ハッと目を開けた。心臓が激しく脈打つ。目元からこめかみにかけて冷たい線が流れていた。まだ、涙が溢れていた。


「夢……」


体がこわばっていて、状態を起こすのに時間がかかった。親に悟られないよう、涙を拭く。カーテンの隙間から射し込む陽光は今日も晴れを伝えていた。

少しふらつく足で階段を降り、一歩一歩を実感しながら、夢で良かったと心からホッとする。

最後の一段を降り、ダイニングのテーブルに着くと、今日はご飯に納豆に焼き魚に味噌汁という朝食だった。陽は席につくと、真っ先にコーヒーを啜った。苦い。砂糖とミルクをたっぷり入れる。もう、虚勢は張らない。

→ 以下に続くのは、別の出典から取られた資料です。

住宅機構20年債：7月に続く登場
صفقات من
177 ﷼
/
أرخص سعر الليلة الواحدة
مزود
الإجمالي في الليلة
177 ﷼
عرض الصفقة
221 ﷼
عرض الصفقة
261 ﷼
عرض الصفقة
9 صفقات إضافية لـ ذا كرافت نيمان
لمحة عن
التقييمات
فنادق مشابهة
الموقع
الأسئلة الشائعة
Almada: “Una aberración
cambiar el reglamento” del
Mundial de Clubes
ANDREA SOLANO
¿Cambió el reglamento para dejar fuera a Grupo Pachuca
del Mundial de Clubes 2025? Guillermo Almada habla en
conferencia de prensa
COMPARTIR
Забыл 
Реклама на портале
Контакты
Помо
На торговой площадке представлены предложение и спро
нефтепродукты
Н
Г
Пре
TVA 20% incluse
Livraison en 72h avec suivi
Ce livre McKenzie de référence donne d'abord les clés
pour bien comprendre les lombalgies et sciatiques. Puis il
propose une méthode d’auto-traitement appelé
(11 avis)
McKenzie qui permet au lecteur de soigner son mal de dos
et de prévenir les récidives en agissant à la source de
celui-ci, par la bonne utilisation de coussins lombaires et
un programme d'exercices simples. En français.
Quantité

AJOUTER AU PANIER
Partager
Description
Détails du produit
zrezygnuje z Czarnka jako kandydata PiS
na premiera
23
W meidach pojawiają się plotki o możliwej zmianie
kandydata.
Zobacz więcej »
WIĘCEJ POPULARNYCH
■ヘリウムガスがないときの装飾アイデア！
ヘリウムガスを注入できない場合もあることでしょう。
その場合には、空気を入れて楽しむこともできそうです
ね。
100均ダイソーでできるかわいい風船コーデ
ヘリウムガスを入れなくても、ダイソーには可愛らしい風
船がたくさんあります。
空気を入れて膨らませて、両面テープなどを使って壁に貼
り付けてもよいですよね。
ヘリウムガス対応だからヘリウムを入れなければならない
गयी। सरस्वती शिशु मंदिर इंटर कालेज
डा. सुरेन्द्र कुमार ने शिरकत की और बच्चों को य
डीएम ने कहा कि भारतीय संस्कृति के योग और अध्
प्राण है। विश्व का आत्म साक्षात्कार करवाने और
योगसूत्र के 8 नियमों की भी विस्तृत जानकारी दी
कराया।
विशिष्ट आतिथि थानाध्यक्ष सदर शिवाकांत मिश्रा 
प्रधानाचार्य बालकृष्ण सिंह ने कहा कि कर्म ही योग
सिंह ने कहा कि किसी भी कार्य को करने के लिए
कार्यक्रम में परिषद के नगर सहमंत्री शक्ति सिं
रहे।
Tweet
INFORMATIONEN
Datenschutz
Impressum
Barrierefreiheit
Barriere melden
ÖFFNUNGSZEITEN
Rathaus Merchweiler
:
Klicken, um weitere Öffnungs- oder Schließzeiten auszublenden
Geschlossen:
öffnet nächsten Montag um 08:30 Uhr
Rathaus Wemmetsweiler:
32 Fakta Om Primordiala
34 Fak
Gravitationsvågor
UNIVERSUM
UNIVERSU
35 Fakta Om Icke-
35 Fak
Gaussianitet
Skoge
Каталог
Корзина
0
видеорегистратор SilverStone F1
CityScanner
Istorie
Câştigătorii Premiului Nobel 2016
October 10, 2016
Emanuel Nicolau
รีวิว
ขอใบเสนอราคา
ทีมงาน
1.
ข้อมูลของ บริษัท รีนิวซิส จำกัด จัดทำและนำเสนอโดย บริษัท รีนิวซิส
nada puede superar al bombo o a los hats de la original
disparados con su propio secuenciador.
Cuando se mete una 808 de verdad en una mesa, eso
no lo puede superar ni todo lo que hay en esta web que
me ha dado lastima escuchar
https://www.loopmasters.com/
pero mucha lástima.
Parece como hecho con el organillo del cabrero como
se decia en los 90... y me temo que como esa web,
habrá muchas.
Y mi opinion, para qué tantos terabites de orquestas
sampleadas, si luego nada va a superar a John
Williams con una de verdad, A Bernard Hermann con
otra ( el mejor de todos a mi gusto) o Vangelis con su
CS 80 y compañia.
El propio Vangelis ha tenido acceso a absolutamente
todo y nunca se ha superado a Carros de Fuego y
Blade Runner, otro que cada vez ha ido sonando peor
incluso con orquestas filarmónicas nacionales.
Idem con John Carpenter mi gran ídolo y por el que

今日もニュースは一ノ瀬夏日の話題で持ちきりだった。なんでも、昨日は夜中の交差点で目撃され、その直後に死傷者十名にのぼる交通事故が


「交通事故?」


陽はニュースに見入っていた。開いた口もそのままに、席から立ち上がる勢いで画面に釘付けになる。事故現場の交差点、一ノ瀬夏日。


「夢じゃ、無かった。夢じゃなかった!!」


陽は絶望した。あれは全部現実だったのだ。いや、あの世界が現実なわけがない。しかし、思い出すごとにあの地獄の痛みも思い出されるようだ。現実じゃない現実が存在していた。そこに陽はいた。


『お前は!これからあの女が殺す人々に、なんと言って償うつもりだ!』


夢であれ、と願った。それでも、夢でないのなら。私はなんと言って償えばよいのだろう。

いっそうのこと、この生命で償わなければならないと、陽は思った。